ENOVA: Autoscaling towards Cost-effective and Stable Serverless LLM Serving
Tao Huang, Pengfei Chen, Kyoka Gong, Jocky Hawk, Zachary Bright, Wenxin Xie, Kecheng Huang, Zhi Ji
TL;DR
This work tackles the challenge of stable and cost-effective serverless LLM serving on multi-GPU clusters by introducing ENOVA, a system that jointly optimizes service configurations and real-time autoscaling. It decomposes LLM inference into actionable configurations (e.g., max_num_seqs, gpu_memory, max_tokens) and pairs this with a semi-supervised performance detector based on a variational auto-encoder to trigger reconfigurations. The authors implement an end-to-end deployment engine, load-balancing, and multi-cluster scheduling, and provide extensive experiments showing ENOVA outperforms baselines in throughput and resilience, while preserving accuracy.

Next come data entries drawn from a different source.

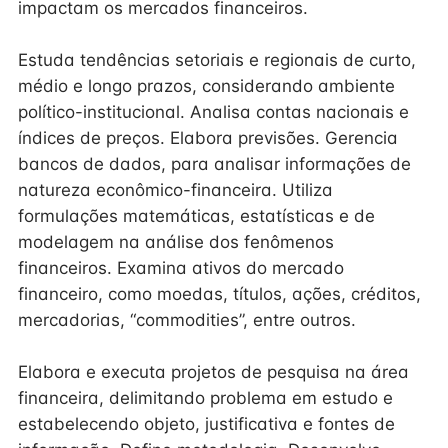
impactam os mercados financeiros.
Estuda tendências setoriais e regionais de curto,
médio e longo prazos, considerando ambiente
político-institucional. Analisa contas nacionais e
índices de preços. Elabora previsões. Gerencia
bancos de dados, para analisar informações de
natureza econômico-financeira. Utiliza
formulações matemáticas, estatísticas e de
modelagem na análise dos fenômenos
financeiros. Examina ativos do mercado
financeiro, como moedas, títulos, ações, créditos,
mercadorias, “commodities”, entre outros.
Elabora e executa projetos de pesquisa na área
financeira, delimitando problema em estudo e
estabelecendo objeto, justificativa e fontes de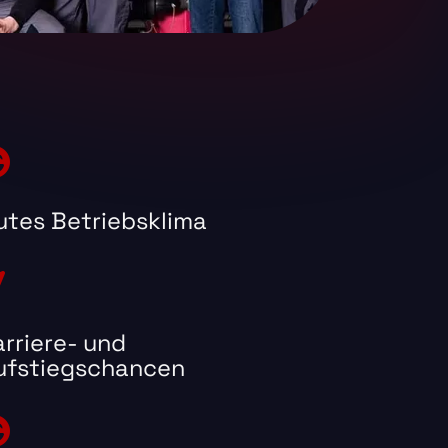
utes Betriebsklima
arriere- und
ufstiegschancen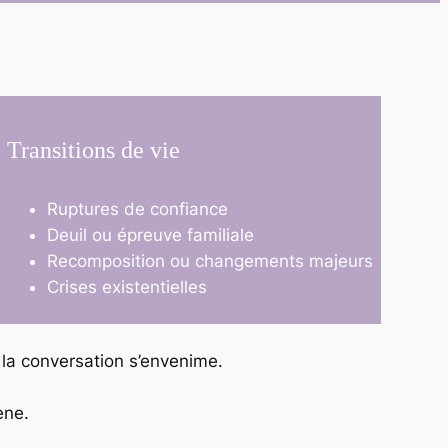
Transitions de vie
Ruptures de confiance
Deuil ou épreuve familiale
Recomposition ou changements majeurs
Crises existentielles
a conversation s’envenime.
ène.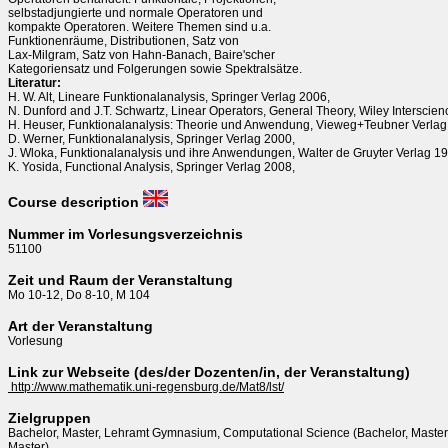
selbstadjungierte und normale Operatoren und
kompakte Operatoren. Weitere Themen sind u.a.
Funktionenräume, Distributionen, Satz von
Lax-Milgram, Satz von Hahn-Banach, Baire'scher
Kategoriensatz und Folgerungen sowie Spektralsätze.
Literatur:
H. W. Alt, Lineare Funktionalanalysis, Springer Verlag 2006,
N. Dunford and J.T. Schwartz, Linear Operators, General Theory, Wiley Interscien
H. Heuser, Funktionalanalysis: Theorie und Anwendung, Vieweg+Teubner Verlag
D. Werner, Funktionalanalysis, Springer Verlag 2000,
J. Wloka, Funktionalanalysis und ihre Anwendungen, Walter de Gruyter Verlag 1
K. Yosida, Functional Analysis, Springer Verlag 2008,
Course description
Nummer im Vorlesungsverzeichnis
51100
Zeit und Raum der Veranstaltung
Mo 10-12, Do 8-10, M 104
Art der Veranstaltung
Vorlesung
Link zur Webseite (des/der Dozenten/in, der Veranstaltung)
 http://www.mathematik.uni-regensburg.de/Mat8/lst/
Zielgruppen
Bachelor, Master, Lehramt Gymnasium, Computational Science (Bachelor, Master),
Master)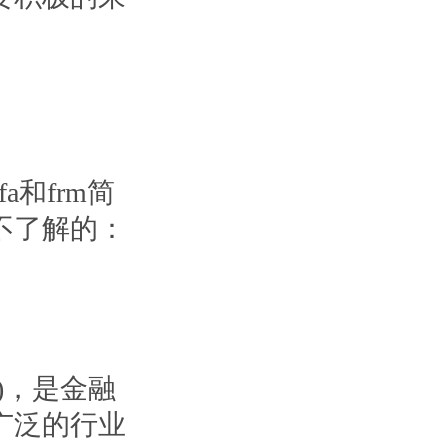
和frm简
不了解的：
)，是金融
广泛的行业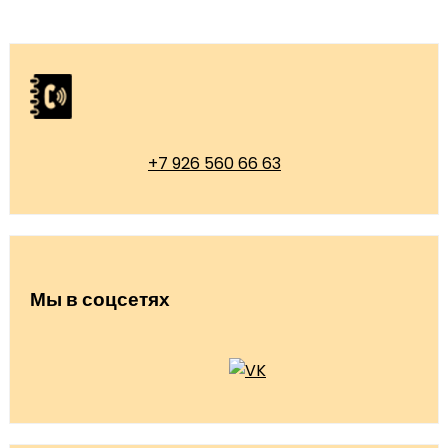
+7 926 560 66 63
Мы в соцсетях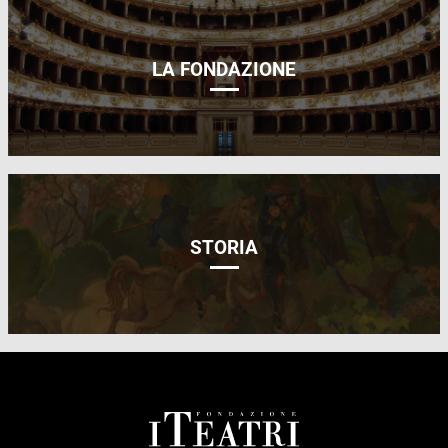
LA FONDAZIONE
STORIA
FOOTER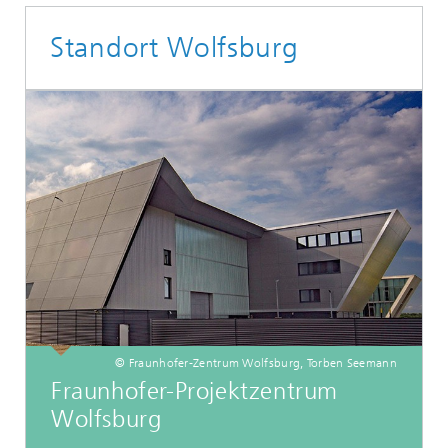
Standort Wolfsburg
© Fraunhofer-Zentrum Wolfsburg, Torben Seemann
Fraunhofer-Projektzentrum
Wolfsburg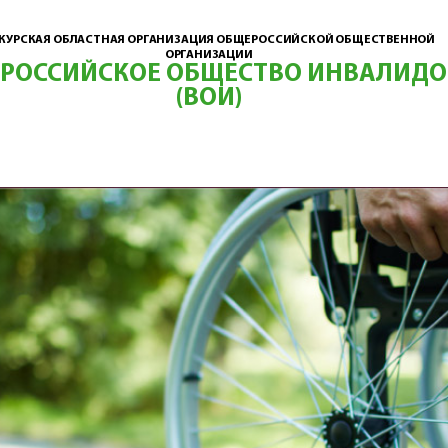
КУРСКАЯ ОБЛАСТНАЯ ОРГАНИЗАЦИЯ ОБЩЕРОССИЙСКОЙ ОБЩЕСТВЕННОЙ
ОРГАНИЗАЦИИ
ЕРОССИЙСКОЕ ОБЩЕСТВО ИНВАЛИДО
(ВОИ)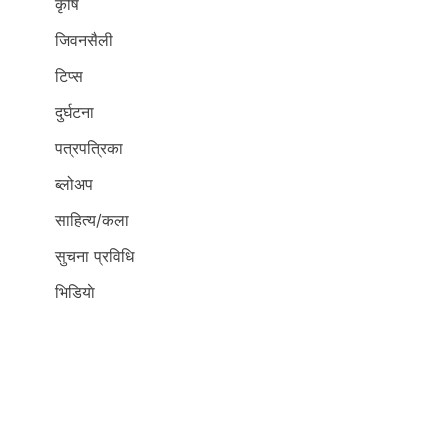
कृर्षि
जिवनसैली
टिप्स
दुर्घटना
पत्रपत्रिका
ब्लोअप
साहित्य/कला
सुचना प्रविधि
भिडियाे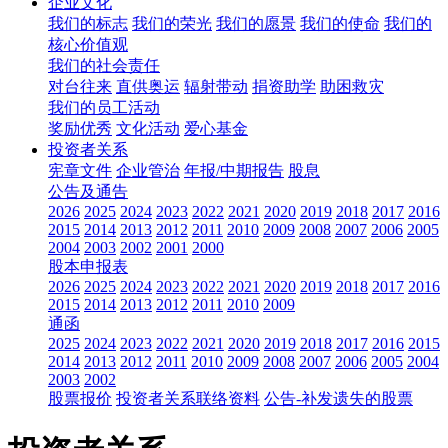
企业文化
我们的标志
我们的荣光
我们的愿景
我们的使命
我们的
核心价值观
我们的社会责任
对台往来
直供奥运
辐射带动
捐资助学
助困救灾
我们的员工活动
奖励优秀
文化活动
爱心基金
投资者关系
宪章文件
企业管治
年报/中期报告
股息
公告及通告
2026
2025
2024
2023
2022
2021
2020
2019
2018
2017
2016
2015
2014
2013
2012
2011
2010
2009
2008
2007
2006
2005
2004
2003
2002
2001
2000
股本申报表
2026
2025
2024
2023
2022
2021
2020
2019
2018
2017
2016
2015
2014
2013
2012
2011
2010
2009
通函
2025
2024
2023
2022
2021
2020
2019
2018
2017
2016
2015
2014
2013
2012
2011
2010
2009
2008
2007
2006
2005
2004
2003
2002
股票报价
投资者关系联络资料
公告-补发遗失的股票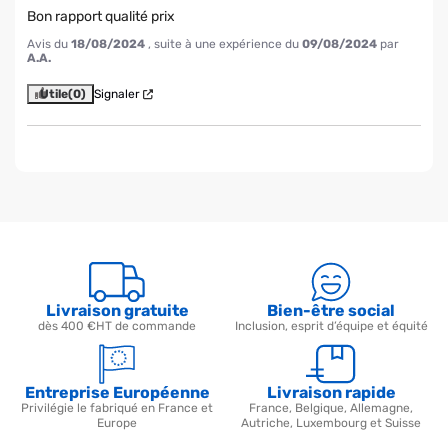
Bon rapport qualité prix
Avis du
18/08/2024
, suite à une expérience du
09/08/2024
par
A.A.
Utile
(0)
Signaler
Livraison gratuite
Bien-être social
dès 400 €HT de commande
Inclusion, esprit d’équipe et équité
Entreprise Européenne
Livraison rapide
Privilégie le fabriqué en France et
France, Belgique, Allemagne,
Europe
Autriche, Luxembourg et Suisse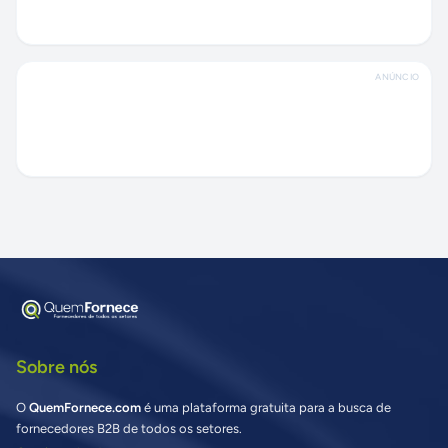
ANÚNCIO
Sobre nós
O
QuemFornece.com
é uma plataforma gratuita para a busca de
fornecedores B2B de todos os setores.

The work demonstrates practical impact for large online systems by enabling stable, scalable LLM serving with reduced developer overhead and accessible code at the project repository.
Abstract
Since the increasing popularity of large language model (LLM) backend systems, it is common and necessary to deploy stable serverless serving of LLM on multi-GPU clusters with autoscaling. However, there exist challenges because the diversity and co-location of applications in multi-GPU clusters will lead to low service quality and GPU utilization. To address them, we build ENOVA, a deployment, monitoring and autoscaling service towards serverless LLM serving. ENOVA deconstructs the execution process of LLM service comprehensively, based on which ENOVA designs a configuration recommendation module for automatic deployment on any GPU clusters and a performance detection module for autoscaling. On top of them, ENOVA implements a deployment execution engine for multi-GPU cluster scheduling. The experiment results show that ENOVA significantly outperforms other state-of-the-art methods and is suitable for wide deployment in large online systems.